Without being consciously that way pointed, through the desire of anticipating any objections on the part of Isabel to the assumption of a marriage between himself and her; Pierre was now impetuously hurried into an act, which should have the effective virtue of such an executed intention, without its corresponding motive. Because, as the primitive resolve so deplorably involved Lucy, her image was then prominent in his mind; and hence, because he felt all eagerness to hold her no longer in suspense, but by a certain sort of charity of cruelty, at once to pronounce to her her fate; therefore, it was among his first final thoughts that morning to go to Lucy. And to this, undoubtedly, so trifling a circumstance as her being nearer to him, geographically, than Isabel, must have contributed some added, though unconscious influence, in his present fateful frame of mind.
On the previous undetermined days, Pierre had solicitously sought to disguise his emotions from his mother, by a certain carefulness and choiceness in his dress. But now, since his very soul was forced to wear a mask, he would wear no paltry palliatives and disguisements on his body. He went to the cottage of Lucy as disordered in his person, as haggard in his face.
II
She was not risen yet. So, the strange imperious instantaneousness in him, impelled him to go straight to her chamber-door, and in a voice of mild invincibleness, demand immediate audience, for the matter pressed.
Already namelessly concerned and alarmed for her lover, now eight-and-forty hours absent on some mysterious and undisclosable affair; Lucy, at this surprising summons was overwhelmed with sudden terror; and in oblivion of all ordinary proprieties, responded to Pierre's call, by an immediate assent.
Opening the door, he advanced slowly and deliberately toward her; and as Lucy caught his pale determined figure, she gave a cry of groping misery, which knew not the pang that caused it, and lifted herself trembling in her bed; but without uttering one word.
Pierre sat down on the bedside; and his set eyes met her terrified and virgin aspect.
"Decked in snow-white, and pale of cheek, thou indeed art fitted for the altar; but not that one of which thy fond heart didst dream:-so fair a victim!"
"Pierre!"
" Tis the last cruelty of tyrants to make their enemies slay each other."
"My heart! my heart!"
"Nay;-Lucy, I am married."
The girl was no more pale, but white as any leper; the bedclothes trembled to the concealed shudderings of all her limbs; one moment she sat looking vacantly into the blank eyes of Pierre, and then fell over toward him in a swoon.
Swift madness mounted into the brain of Pierre; all the past seemed as a dream, and all the present an unintelligible horror.
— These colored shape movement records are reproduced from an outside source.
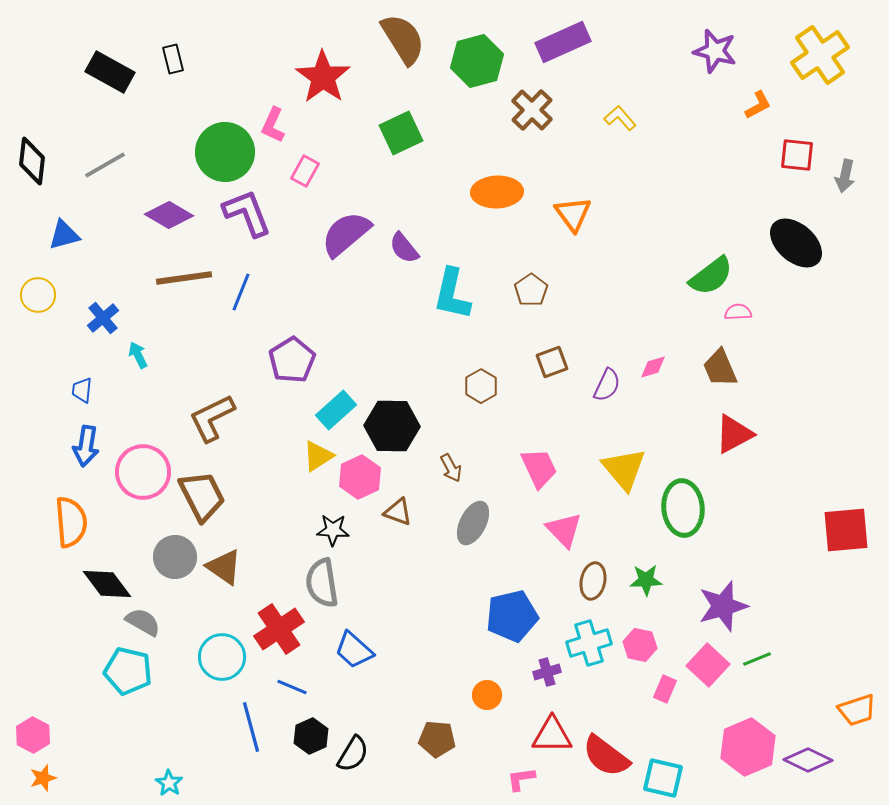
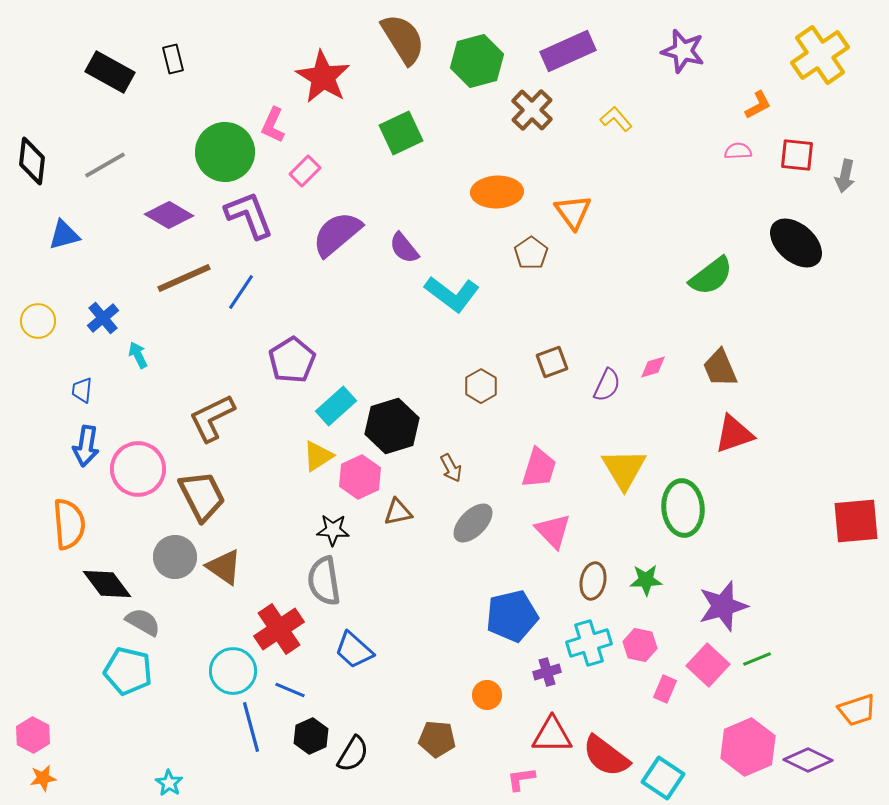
purple rectangle at (563, 42): moved 5 px right, 9 px down
purple star at (715, 51): moved 32 px left
red star at (323, 77): rotated 4 degrees counterclockwise
yellow L-shape at (620, 118): moved 4 px left, 1 px down
pink rectangle at (305, 171): rotated 16 degrees clockwise
purple L-shape at (247, 213): moved 2 px right, 2 px down
orange triangle at (573, 214): moved 2 px up
purple semicircle at (346, 234): moved 9 px left
brown line at (184, 278): rotated 16 degrees counterclockwise
brown pentagon at (531, 290): moved 37 px up
blue line at (241, 292): rotated 12 degrees clockwise
cyan L-shape at (452, 294): rotated 66 degrees counterclockwise
yellow circle at (38, 295): moved 26 px down
pink semicircle at (738, 312): moved 161 px up
cyan rectangle at (336, 410): moved 4 px up
black hexagon at (392, 426): rotated 18 degrees counterclockwise
red triangle at (734, 434): rotated 9 degrees clockwise
pink trapezoid at (539, 468): rotated 42 degrees clockwise
yellow triangle at (624, 469): rotated 9 degrees clockwise
pink circle at (143, 472): moved 5 px left, 3 px up
brown triangle at (398, 512): rotated 32 degrees counterclockwise
orange semicircle at (71, 522): moved 2 px left, 2 px down
gray ellipse at (473, 523): rotated 18 degrees clockwise
pink triangle at (564, 530): moved 11 px left, 1 px down
red square at (846, 530): moved 10 px right, 9 px up
gray semicircle at (322, 583): moved 2 px right, 2 px up
cyan circle at (222, 657): moved 11 px right, 14 px down
blue line at (292, 687): moved 2 px left, 3 px down
orange star at (43, 778): rotated 8 degrees clockwise
cyan square at (663, 778): rotated 21 degrees clockwise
He lifted her, and extended her motionless form upon the bed, and stamped for succor. The maid Martha came running into the room, and beholding those two inexplicable figures, shrieked, and turned in terror. But Pierre's repeated cry rallied Martha from this, and darting out of the chamber, she returned with a sharp restorative, which at length brought Lucy back to life.
"Martha! Martha!" now murmured Lucy, in a scarce audible whispering, and shuddering in the maid's own shuddering arms, "quick, quick; come to me-drive it away! wake me! wake me!"